**Exercise description**
Starting with the first line below, extract each line through the one that contains "work at this", inclusive, excluding pictures.

***** Record excerpts

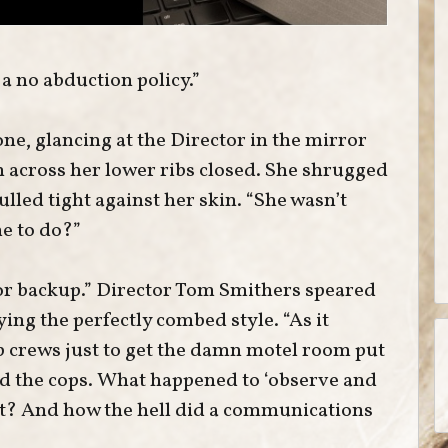
 a no abduction policy.”
e, glancing at the Director in the mirror
on across her lower ribs closed. She shrugged
ulled tight against her skin. “She wasn’t
e to do?”
for backup.” Director Tom Smithers speared
ying the perfectly combed style. “As it
p crews just to get the damn motel room put
d the cops. What happened to ‘observe and
ct? And how the hell did a communications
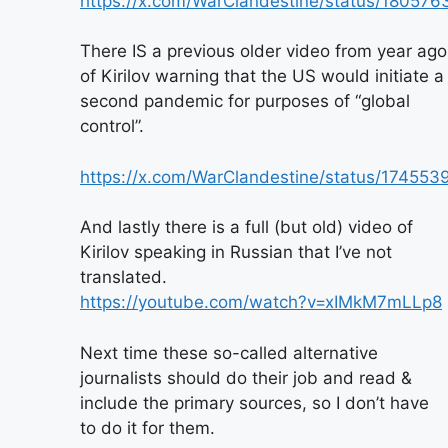
https://x.com/WarClandestine/status/1805
There IS a previous older video from year ago
of Kirilov warning that the US would initiate a
second pandemic for purposes of “global
control”.
https://x.com/WarClandestine/status/1745
And lastly there is a full (but old) video of
Kirilov speaking in Russian that I’ve not
translated.
https://youtube.com/watch?v=xIMkM7mLLp8
Next time these so-called alternative
journalists should do their job and read &
include the primary sources, so I don’t have
to do it for them.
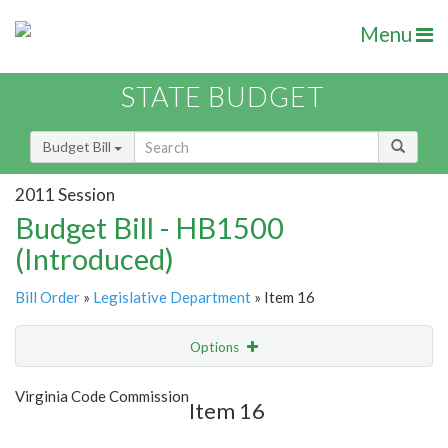
Menu
STATE BUDGET
Budget Bill
2011 Session
Budget Bill - HB1500
(Introduced)
Bill Order
»
Legislative Department
» Item 16
Options
Item
Show Highlight
Email
Virginia Code Commission
Item 16
Item Lookup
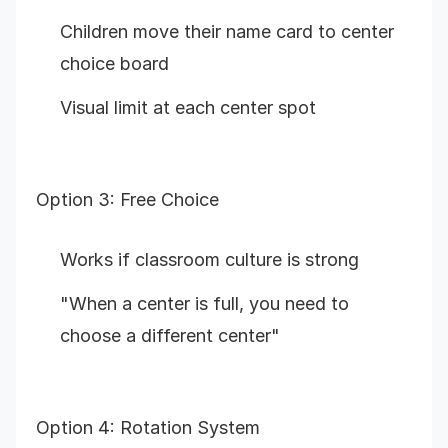
Children move their name card to center
choice board
Visual limit at each center spot
Option 3: Free Choice
Works if classroom culture is strong
"When a center is full, you need to
choose a different center"
Option 4: Rotation System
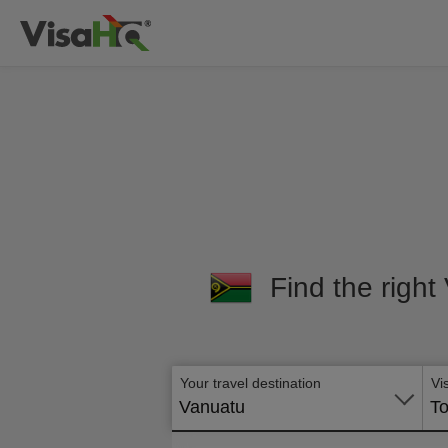
Find the right
Your travel destination
Vi
Vanuatu
To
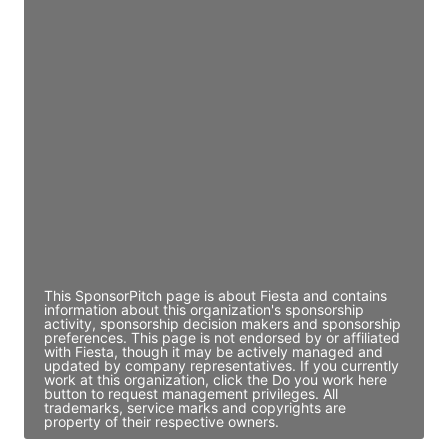
Access contact info
JE
John Egan
Director Engineering
Access contact info
JE
John Egan
Director Engineering
Access contact info
This SponsorPitch page is about Fiesta and contains
information about this organization's sponsorship
activity, sponsorship decision makers and sponsorship
preferences. This page is not endorsed by or affiliated
with Fiesta, though it may be actively managed and
updated by company representatives. If you currently
work at this organization, click the Do you work here
button to request management privileges. All
trademarks, service marks and copyrights are
property of their respective owners.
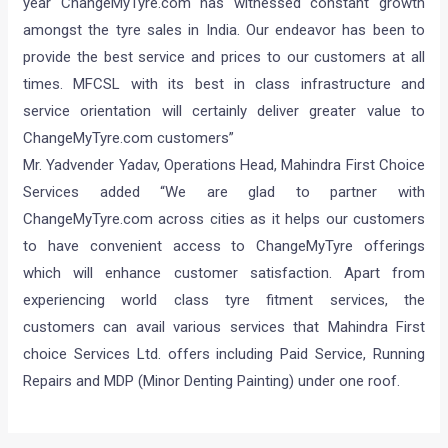
year ChangeMyTyre.com has witnessed constant growth
amongst the tyre sales in India. Our endeavor has been to
provide the best service and prices to our customers at all
times. MFCSL with its best in class infrastructure and
service orientation will certainly deliver greater value to
ChangeMyTyre.com customers”
Mr. Yadvender Yadav, Operations Head, Mahindra First Choice
Services added “We are glad to partner with
ChangeMyTyre.com across cities as it helps our customers
to have convenient access to ChangeMyTyre offerings
which will enhance customer satisfaction. Apart from
experiencing world class tyre fitment services, the
customers can avail various services that Mahindra First
choice Services Ltd. offers including Paid Service, Running
Repairs and MDP (Minor Denting Painting) under one roof.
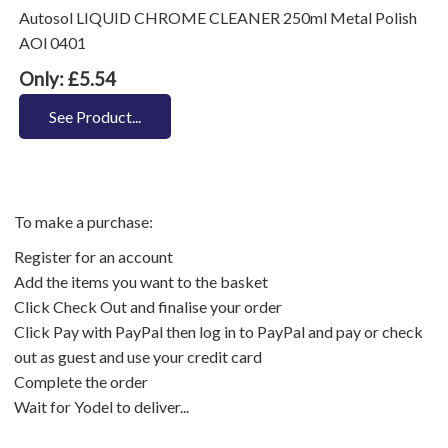
Autosol LIQUID CHROME CLEANER 250ml Metal Polish
AOl 0401
Only: £5.54
See Product...
To make a purchase:
Register for an account
Add the items you want to the basket
Click Check Out and finalise your order
Click Pay with PayPal then log in to PayPal and pay or check
out as guest and use your credit card
Complete the order
Wait for Yodel to deliver...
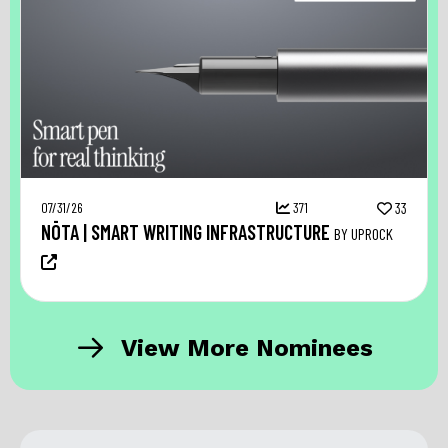
07/31/26
371
33
NŌTA | SMART WRITING INFRASTRUCTURE
BY UPROCK
View More Nominees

**********

**Result**
 a no abduction policy.”
e, glancing at the Director in the mirror
on across her lower ribs closed. She shrugged
ulled tight against her skin. “She wasn’t
e to do?”
for backup.” Director Tom Smithers speared
ying the perfectly combed style. “As it
p crews just to get the damn motel room put
d the cops. What happened to ‘observe and
ct? And how the hell did a communications
https://x.com/WarClandestine/status/1805
There IS a previous older video from year ago
of Kirilov warning that the US would initiate a
second pandemic for purposes of “global
control”.
https://x.com/WarClandestine/status/1745
And lastly there is a full (but old) video of
Kirilov speaking in Russian that I’ve not
translated.
https://youtube.com/watch?v=xIMkM7mLLp8
Next time these so-called alternative
journalists should do their job and read &
include the primary sources, so I don’t have
to do it for them.
Menu
STATE BUDGET
Budget Bill
2011 Session
Budget Bill - HB1500
(Introduced)
Bill Order
»
Legislative Department
» Item 16
Options
Item
Show Highlight
Email
Virginia Code Commission
Item 16
Item Lookup
Children move their name card to center
choice board
Visual limit at each center spot
Option 3: Free Choice
Works if classroom culture is strong
"When a center is full, you need to
choose a different center"
Option 4: Rotation System
Find the right
Your travel destination
Vi
Vanuatu
To
Access contact info
JE
John Egan
Director Engineering
Access contact info
JE
John Egan
Director Engineering
Access contact info
This SponsorPitch page is about Fiesta and contains
information about this organization's sponsorship
activity, sponsorship decision makers and sponsorship
preferences. This page is not endorsed by or affiliated
with Fiesta, though it may be actively managed and
updated by company representatives. If you currently
work at this organization, click the Do you work here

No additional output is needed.